October 13, 2012 – I am aware my name has been mentioned during talks that USADA has had with former team mates of mine in their investigation regarding doping activities at the US Postal Service team. I am sad to say that I was part of a team where doping formed part of the team’s strategy, and I too was involved in that strategy. My involvement is something I am not proud of and I sincerely apologise to my fans, media, family and friends who trusted me and also to other athletes in my era that consciously chose not to dope.
I stopped my racing career because I had the opportunity to be part of something that had the potential to actually change cycling. The ideas about a clean team that Dave Millar and Jonathan Vaughters spoke to me about back then, were ones that the sport desperately needed. History has shown that these ideas when fully implemented had a lasting affect on our sport. With key elements like ” blood profiling” which then was later taken on board as the “Athlete Biological Passport” and the “No-Needles-Policy” which was also adopted by the UCI and WADA, a radical change for the better started to dominate the minds of a lot of athletes. These are legacies that were pioneered at Slipstream and they have had a real and lasting impact on cycling.
In my roles with Slipstream Sports, Cycling Australia and now at ORICA-GreenEDGE, I have always acted within the ethos of clean sport and I am very proud to have worked with the new generation of clean superstars.
A lot has changed for the better, cycling is totally different now, and I have seen these changes as an athlete and also in management with my own eyes in the last decade.
As a sport, cycling has received a lot of criticism regarding doping and rightfully so – but certain teams have also lead the way in fighting an otherwise never ending battle to ensure that professional cycling can stay clean.
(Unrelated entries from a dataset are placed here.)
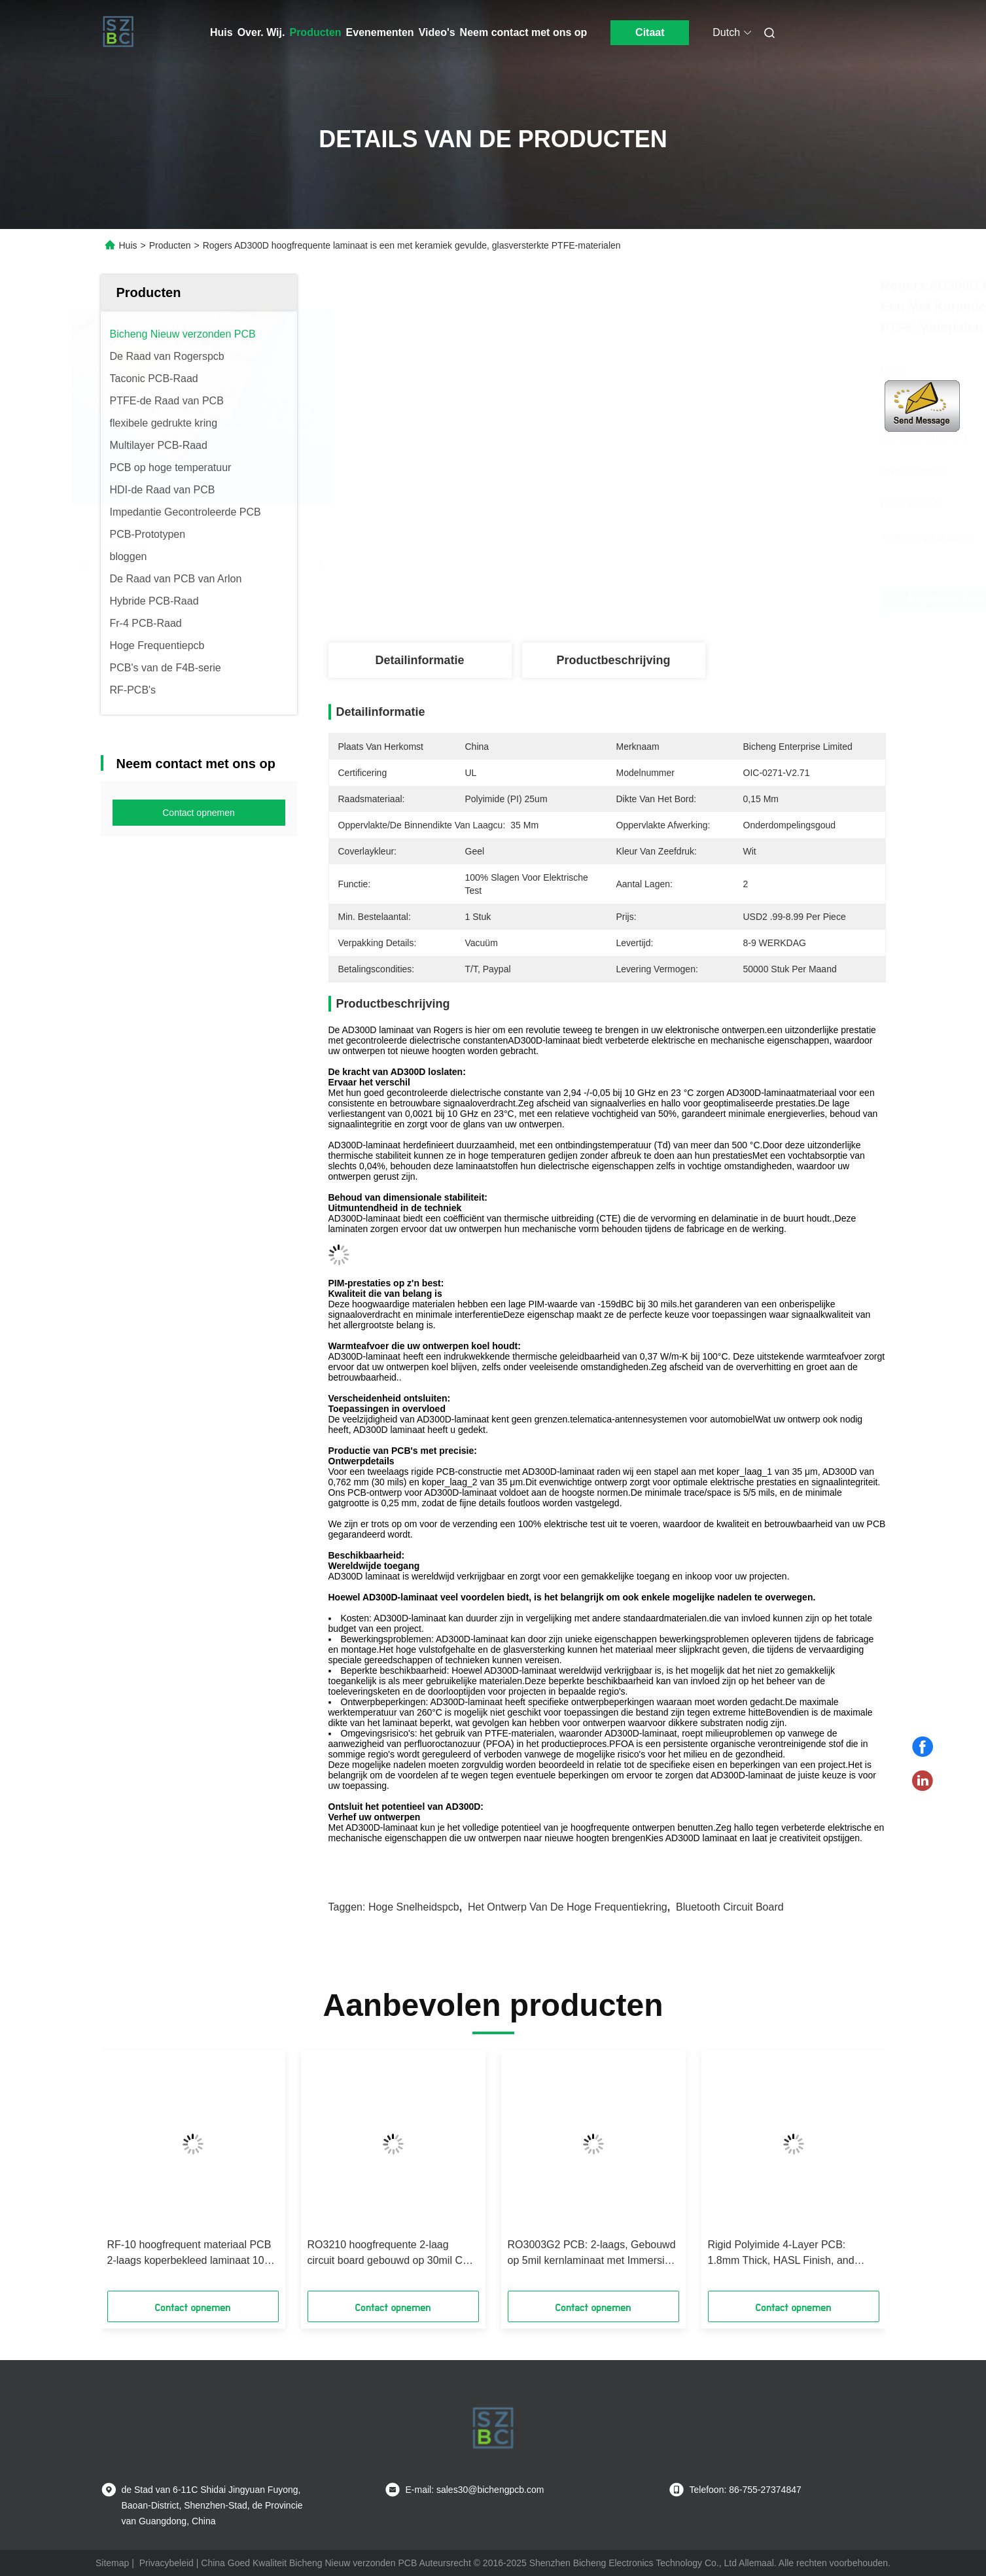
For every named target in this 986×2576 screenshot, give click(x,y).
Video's (437, 32)
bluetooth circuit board (730, 1907)
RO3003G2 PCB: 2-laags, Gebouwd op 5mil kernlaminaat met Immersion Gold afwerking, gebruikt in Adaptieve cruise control (592, 2253)
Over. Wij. (261, 32)
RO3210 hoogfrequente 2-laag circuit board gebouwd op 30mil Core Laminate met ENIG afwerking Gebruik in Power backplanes (393, 2253)
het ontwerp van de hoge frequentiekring (567, 1907)
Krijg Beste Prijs (689, 599)
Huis (221, 32)
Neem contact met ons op (524, 32)
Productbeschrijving (613, 660)
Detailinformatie (419, 660)
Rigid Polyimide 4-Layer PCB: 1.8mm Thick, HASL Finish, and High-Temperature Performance (781, 2253)
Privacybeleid (166, 2563)
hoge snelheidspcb (413, 1907)
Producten (315, 32)
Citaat (649, 32)
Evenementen (380, 32)
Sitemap (112, 2563)
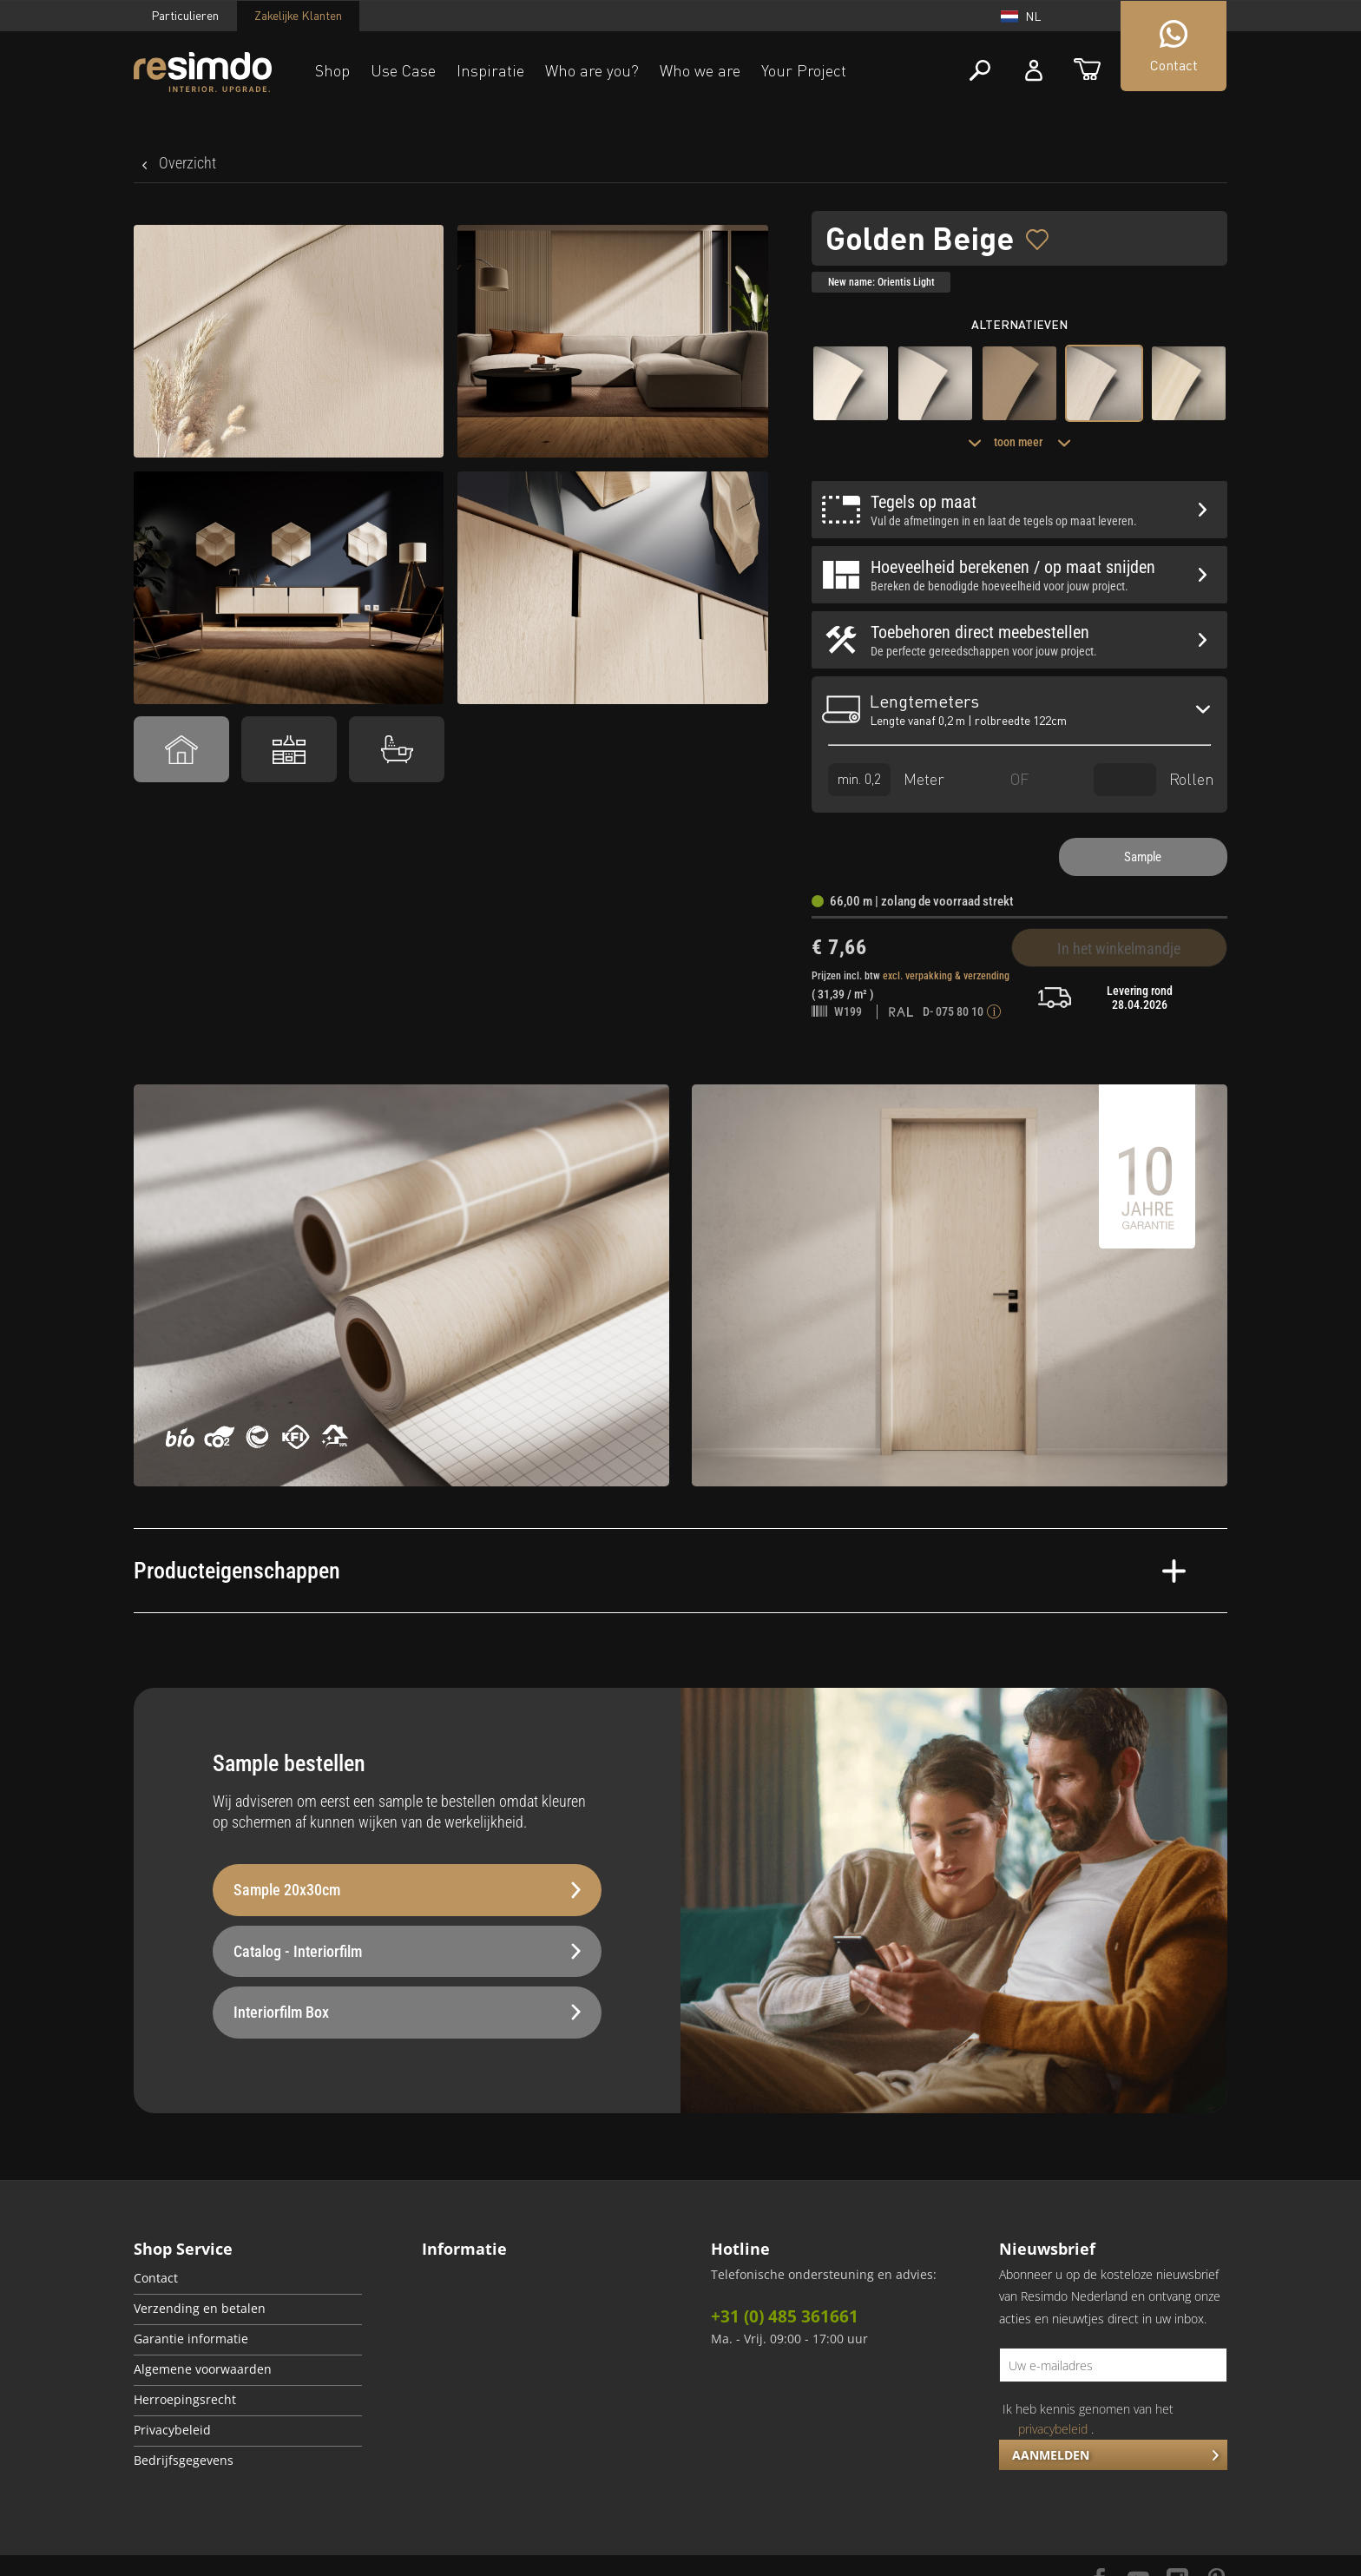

This battle starts from within and we have had great success in changing this in the current culture in our sport. I am convinced that this battle will need constant monitoring and we must learn constructively from the past. The approach that many riders of my generation had cannot be repeated, and I believe that cycling now has the most rigorous and complete testing regimes of any sport.
I am sorry for the people I have let down because of the personal choice I made at that time, but I have endeavoured to educate and guide the current stars and to ensure that future generations never have to deal with the pressures that existed in the past. But I am very confident that our sport is going the right direction and I believe cycling has a bright future.
Given my admissions above, I have been in contact with my employees and will be voluntarily standing down from my positions with the National Men’s High Performance Program with Cycling Australia and as a Sports Director with GreenEDGE Cycling while inquiries into my case are conducted and the Board of Cycling Australia and GreenEDGE make a determination regarding my future with each organisation. I will be refraining from making any further comments until this process has run its due course.